# Fit's high speed raid array pt.2



## Fitseries3 (Mar 13, 2009)

so i scrapped the other idea becuase the cost was going to kill me.

i jumped on a deal for these 2 OCZ solid series SSD's for $150 shipped. got them shipped express mail and had them the next day.

now i know these are the slower of the OCZs but they are still faster than most if not all mechanical hdd's.

here's some pics...









and how do they perform? VERY WELL! 









now if you know me.... i can never get enough. i had to look around and jump on another one...






3x 30gb ssd's.... SO FAR!


----------



## erocker (Mar 13, 2009)

Looks awesome man!  How do these perform (single drive) compared to those Patriot V2's?


----------



## dark2099 (Mar 13, 2009)

Fit, I think you're running out of ideas to make us all envious of you.


----------



## Chicken Patty (Mar 13, 2009)

dark2099 said:


> Fit, I think you're running out of ideas to make us all envious of you.



he'll find more, don't worry 


FIT looks like you maxed out the HD tach software with the performance of those drives


----------



## Fitseries3 (Mar 13, 2009)

erocker said:


> Looks awesome man!  How do these perform (single drive) compared to those Patriot V2's?



hmmm... i will test that soon. i'd say very similar.



dark2099 said:


> Fit, I think you're running out of ideas to make us all envious of you.



nah... just trying to find cost effective ways to do things. i hate wasting money.

i have a sweet mod/build planned for these drives here next week.


----------



## VulkanBros (Mar 13, 2009)

So many things to try, so many things to come....and so little time.....

AND then there is Fit


----------



## Binge (Mar 13, 2009)

The price is outrageous for the performance.  It looks like you're doing it again fit


----------



## Fitseries3 (Mar 13, 2009)

keep in mind though... i dont need space like some people. theres guys that have 4,5,6,7,8 intel/mtron 80,128,160,256gb drives that cost them $800 each. 

THAT is fucking retarded.

at least i found a deal on all my drives too. im not going to go out and spend full price on anything i dont have to.


----------



## Cold Storm (Mar 13, 2009)

Dang fits! That makes me want to grab two and raid0 them!!! Just gotta find the deals! 
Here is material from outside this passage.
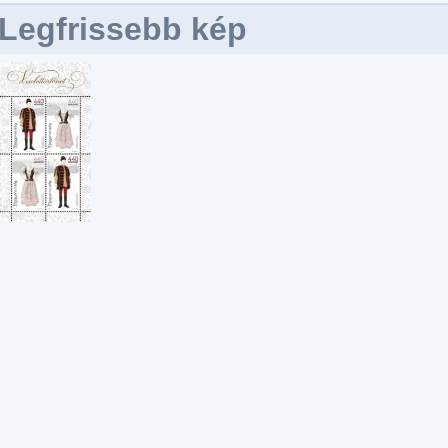
Legfrissebb kép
Thanks Fits for showing us! I hope the single ssd test will be good!


----------



## JrRacinFan (Mar 13, 2009)

Fits!

I can haz a ESS ESS DEEE?

Seriously though good numbers but quite expensive there bro.


----------



## renozi (Mar 13, 2009)




----------



## Fitseries3 (Mar 19, 2009)

HFS!!!!!!!!!!!!!!!!!!!!!!!


i CANNOT EXPLAIN HOW FAST THIS IS!!!!!!!!!!!!!


OMFG.

rahahahahha rahahahahhahahh


ROFLMFAO!!!


----------



## renozi (Mar 19, 2009)

Fitseries3 said:


> HFS!!!!!!!!!!!!!!!!!!!!!!!
> 
> 
> i CANNOT EXPLAIN HOW FAST THIS IS!!!!!!!!!!!!!
> ...



ahhaah I know what you mean bro!


----------



## Fitseries3 (Mar 19, 2009)




----------



## Fitseries3 (Mar 19, 2009)

dont mind the spikes... 

i was installing TPU capture while the test was running.


----------



## Fitseries3 (Mar 19, 2009)




----------



## Fitseries3 (Mar 19, 2009)




----------



## slyfox2151 (Mar 19, 2009)

Run ATTO hdd benchmark !


----------



## Fitseries3 (Mar 19, 2009)

slyfox2151 said:


> Run ATTO hdd benchmark !



link?


----------



## slyfox2151 (Mar 19, 2009)

http://www.techpowerup.com/downloads/1137/ATTO_Disk_Benchmark_v2.34.html


----------



## Fitseries3 (Mar 19, 2009)




----------



## slyfox2151 (Mar 19, 2009)

very nice

my ocz 30gb Core 2 ssd gets 90mbps write and 162 mbps read,

almost liner in scaling raid 0


----------



## Binge (Mar 19, 2009)

That's pretty impressive, go Hard Drives!


----------



## renozi (Mar 19, 2009)

good lord! I'm waiting for them to be back in stock at amazon.com so I can buy other one!


----------



## Wile E (Mar 19, 2009)

So, if they scale that linearly on write speeds, we can expect 150-160MB write speeds out of 2 of them. Not too bad.


----------



## Tau (Mar 19, 2009)

This actually makes me want to order some....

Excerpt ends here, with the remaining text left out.